◆ **HOW TO COMPLETE THIS TASK**
Copy out each line from the material where the word "zoet" is found.
********************
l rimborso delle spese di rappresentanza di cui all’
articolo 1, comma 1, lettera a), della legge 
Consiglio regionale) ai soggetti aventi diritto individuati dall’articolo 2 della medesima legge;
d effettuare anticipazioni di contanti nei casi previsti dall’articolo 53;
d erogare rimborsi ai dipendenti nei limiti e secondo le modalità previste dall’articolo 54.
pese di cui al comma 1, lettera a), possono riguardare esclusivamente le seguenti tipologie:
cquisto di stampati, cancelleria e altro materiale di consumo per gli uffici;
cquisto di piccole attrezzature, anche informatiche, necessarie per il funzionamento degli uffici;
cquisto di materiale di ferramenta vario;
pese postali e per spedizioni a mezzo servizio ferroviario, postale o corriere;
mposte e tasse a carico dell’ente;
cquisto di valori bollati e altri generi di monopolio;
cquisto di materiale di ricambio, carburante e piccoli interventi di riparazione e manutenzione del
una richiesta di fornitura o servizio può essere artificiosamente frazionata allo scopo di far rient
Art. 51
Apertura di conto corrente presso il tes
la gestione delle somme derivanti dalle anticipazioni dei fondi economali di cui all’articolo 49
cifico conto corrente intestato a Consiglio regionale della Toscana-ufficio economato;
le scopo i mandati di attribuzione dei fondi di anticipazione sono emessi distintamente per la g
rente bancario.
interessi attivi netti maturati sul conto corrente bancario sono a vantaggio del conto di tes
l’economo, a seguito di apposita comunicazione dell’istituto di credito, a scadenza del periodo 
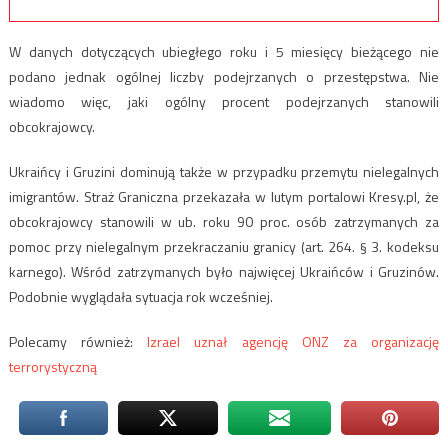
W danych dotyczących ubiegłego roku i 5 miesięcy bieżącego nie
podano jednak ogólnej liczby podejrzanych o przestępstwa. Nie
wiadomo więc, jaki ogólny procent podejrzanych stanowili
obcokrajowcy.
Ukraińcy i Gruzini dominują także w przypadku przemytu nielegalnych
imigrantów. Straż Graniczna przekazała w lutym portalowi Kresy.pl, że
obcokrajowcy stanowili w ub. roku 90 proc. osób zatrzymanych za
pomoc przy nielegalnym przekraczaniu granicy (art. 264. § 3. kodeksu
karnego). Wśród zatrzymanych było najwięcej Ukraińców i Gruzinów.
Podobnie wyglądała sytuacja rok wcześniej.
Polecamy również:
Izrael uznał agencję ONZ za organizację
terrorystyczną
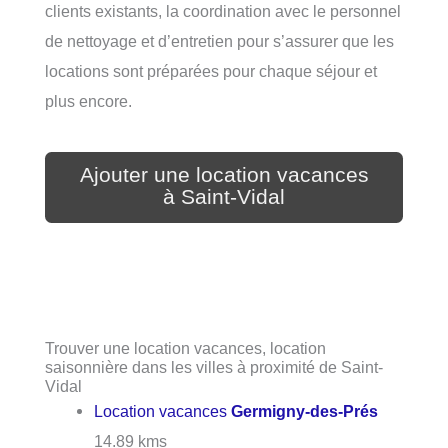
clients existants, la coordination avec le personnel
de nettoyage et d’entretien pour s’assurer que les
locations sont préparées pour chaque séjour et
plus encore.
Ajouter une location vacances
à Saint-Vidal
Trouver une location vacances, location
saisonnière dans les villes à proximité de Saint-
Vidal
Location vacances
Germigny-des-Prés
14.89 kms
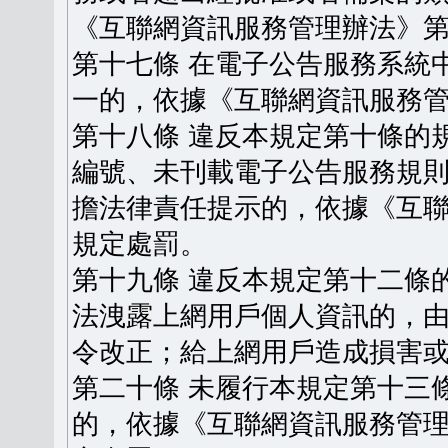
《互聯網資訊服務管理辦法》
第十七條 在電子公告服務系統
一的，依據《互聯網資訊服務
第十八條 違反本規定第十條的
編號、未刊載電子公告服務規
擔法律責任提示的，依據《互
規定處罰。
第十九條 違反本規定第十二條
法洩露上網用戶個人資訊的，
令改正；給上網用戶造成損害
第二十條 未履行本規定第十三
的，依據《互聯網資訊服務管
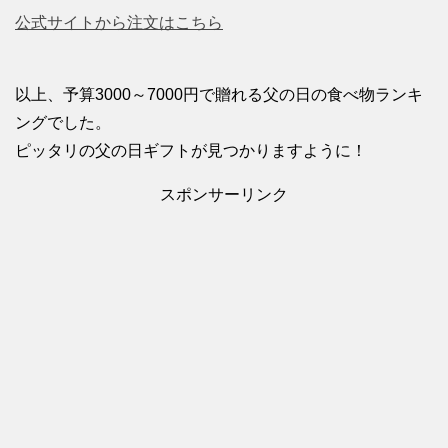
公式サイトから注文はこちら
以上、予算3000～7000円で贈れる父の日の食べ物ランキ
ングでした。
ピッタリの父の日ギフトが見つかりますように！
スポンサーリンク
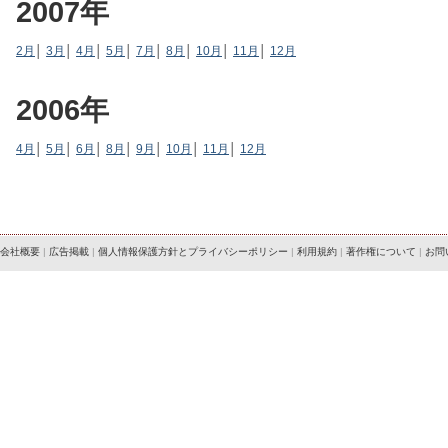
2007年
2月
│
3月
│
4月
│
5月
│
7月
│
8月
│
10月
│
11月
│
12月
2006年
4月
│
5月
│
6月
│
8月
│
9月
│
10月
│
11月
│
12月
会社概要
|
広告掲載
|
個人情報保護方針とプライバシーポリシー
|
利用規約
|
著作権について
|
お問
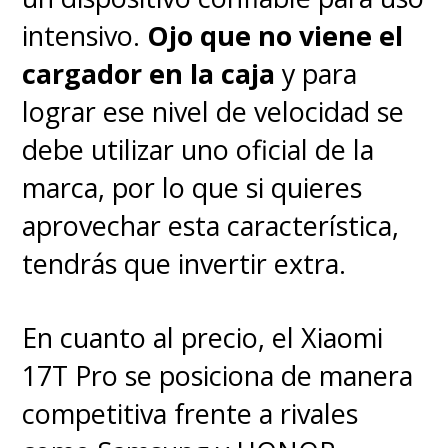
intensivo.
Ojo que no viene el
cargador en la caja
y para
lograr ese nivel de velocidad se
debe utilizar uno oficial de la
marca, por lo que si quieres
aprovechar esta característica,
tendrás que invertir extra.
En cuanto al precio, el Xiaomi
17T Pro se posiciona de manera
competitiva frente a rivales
********************
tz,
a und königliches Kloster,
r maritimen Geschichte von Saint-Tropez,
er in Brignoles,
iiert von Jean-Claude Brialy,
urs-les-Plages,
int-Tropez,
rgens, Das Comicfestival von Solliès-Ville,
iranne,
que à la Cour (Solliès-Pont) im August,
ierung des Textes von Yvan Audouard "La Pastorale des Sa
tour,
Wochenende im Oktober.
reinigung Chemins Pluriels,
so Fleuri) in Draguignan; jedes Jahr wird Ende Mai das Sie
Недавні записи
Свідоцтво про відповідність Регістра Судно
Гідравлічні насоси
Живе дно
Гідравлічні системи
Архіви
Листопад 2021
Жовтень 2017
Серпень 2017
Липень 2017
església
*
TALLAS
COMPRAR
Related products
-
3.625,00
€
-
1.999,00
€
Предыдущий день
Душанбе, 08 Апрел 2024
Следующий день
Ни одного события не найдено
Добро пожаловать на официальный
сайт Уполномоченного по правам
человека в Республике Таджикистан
********************
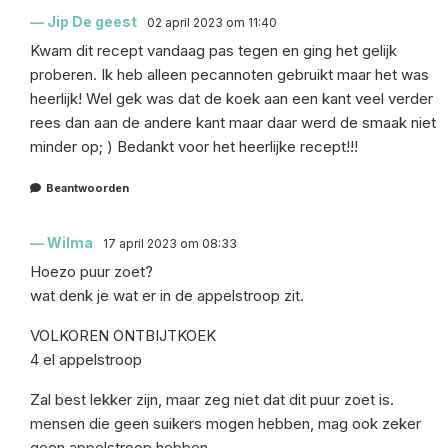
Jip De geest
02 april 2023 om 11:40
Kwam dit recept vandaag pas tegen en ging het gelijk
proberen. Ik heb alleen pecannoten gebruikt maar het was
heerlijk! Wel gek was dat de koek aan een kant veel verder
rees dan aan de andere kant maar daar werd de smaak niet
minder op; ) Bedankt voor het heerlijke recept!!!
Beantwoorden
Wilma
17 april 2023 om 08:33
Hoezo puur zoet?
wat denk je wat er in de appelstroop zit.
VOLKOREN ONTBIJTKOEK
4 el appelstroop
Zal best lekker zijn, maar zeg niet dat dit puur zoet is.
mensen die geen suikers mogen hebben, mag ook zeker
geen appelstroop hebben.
********************
◆ **YOUR RESPONSE**
Hoezo puur zoet?
Zal best lekker zijn, maar zeg niet dat dit puur zoet is.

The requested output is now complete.